● **Your task**
Each of the entries below is to be written out exactly, and the images skipped.

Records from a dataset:
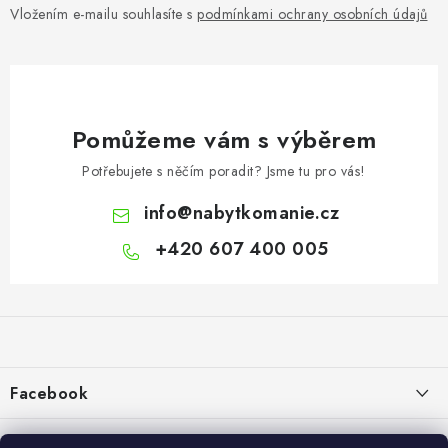
Vložením e-mailu souhlasíte s
podmínkami ochrany osobních údajů
Pomůžeme vám s výběrem
Potřebujete s něčím poradit? Jsme tu pro vás!
info
@
nabytkomanie.cz
+420 607 400 005
Z
á
p
a
Facebook
t
í
Informace pro vás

● **The answer**
Vložením e-mailu souhlasíte s
podmínkami ochrany osobních údajů
Pomůžeme vám s výběrem
Potřebujete s něčím poradit? Jsme tu pro vás!
info
@
nabytkomanie.cz
+420 607 400 005
Z
á
p
a
Facebook
t
í
Informace pro vás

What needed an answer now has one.